Why ‘Round Zero’ Was Zapped
From: Home Care Magazine
Many factors led to Medicare’s delay of PMD project
The HME industry achieved a rare victory on Dec. 29 with Medicare’s last-minute delay of a demonstration project requiring prepayment reviews of power mobility devices in seven states. Experts say the delay was the product of many factors, and predicted that the the reprieve would be temporary.
“It’s coming,’’ said James Herren, a consultant and executive director of the Association for Tennessee Home Oxygen & Medical Equipment Services. “Be prepared.”
In fact, at press time, officials announced a new timetable and restructuring for the project.
Herren, a former employee of a Durable Medical Equipment Medicare Administrative Contractor (DME MAC), said a key concern for Medicare was raised by contractors who would have been inundated with paperwork generated by the prepayment review demonstration. They lacked capacity to deal with the project—called “Round Zero” by some in the HME industry—and they told Medicare that it was a serious problem, he said.
Seth Johnson, vice president of government affairs for Pride Mobility Products Corp., was among HME advocates who fought the demonstration project, and he said Medicare appeared to be in disarray as the project advanced.
“I think there was a big disconnect within the agency,’’ he said. “I think what may have happened is a certain wing of the agency said they want to cut down on fraud and abuse, and said, ‘This is how we’re going to do it.’ The problem is they didn’t run it through the proper channels to make sure all the I’s were dotted and the T’s were crossed. … It just didn’t make sense.
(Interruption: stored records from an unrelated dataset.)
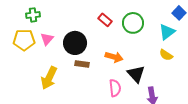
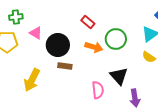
green circle: (133, 23) -> (116, 39), moved
pink triangle: (47, 39) -> (36, 33), moved, turned -40
orange arrow: (114, 57) -> (94, 47), moved

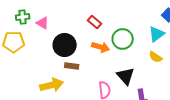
pink triangle: (36, 33) -> (43, 23), moved
yellow arrow: (32, 80) -> (52, 85), moved, turned -130

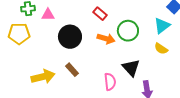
pink triangle: (43, 23) -> (48, 15), turned -32
brown rectangle: (72, 66) -> (72, 70), moved, turned 40
yellow arrow: (52, 85) -> (43, 77), moved

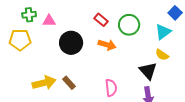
green circle: (128, 31) -> (129, 25), moved
black triangle: (131, 68) -> (148, 71), moved
brown rectangle: (72, 70) -> (69, 83), moved

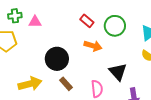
black circle: (71, 43) -> (57, 59), moved
black triangle: (148, 71) -> (118, 72), moved
brown rectangle: (69, 83) -> (66, 84), moved

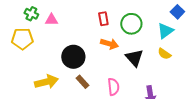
green cross: (15, 16) -> (31, 14), turned 32
red rectangle: (87, 21) -> (103, 19), turned 40
black triangle: (118, 72) -> (134, 58), moved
We’d have meetings with Medicare, and one official would say this is the way it’s going to work, and then you’d talk to somebody else, and they’d say, ‘Oh no, no.’ It would almost be the complete opposite. It appears the agency wasn’t prepared to announce the PMD demo when they did, and that caught up with them.”
Johnson noted other factors that contributed to Medicare’s decision to delay the project, including:
Unified opposition: “I really think that when the industry is unified and sticks together and is able to not only get providers actively involved but also various consumers who would be impacted—along with the clinicians and physician groups—that tends to be the right recipe for a successful effort. There was a lot of coordination between AAHomecare, NCART and the members of those organizations.”
Legal questions: “There was a legal question about whether Medicare had the authority to do this demonstration. Medicare doesn’t need Office of Management and Budget (OMB) approval to do prepayment review of individual companies. But when they do a general investigation of all companies in a specific state that are providing a specific type of medical equipment they have to follow the Paperwork Reduction Act process that requires approval from OMB to collect that information. Still, to this date, Medicare does not have an OMB clearance number to collect that information.”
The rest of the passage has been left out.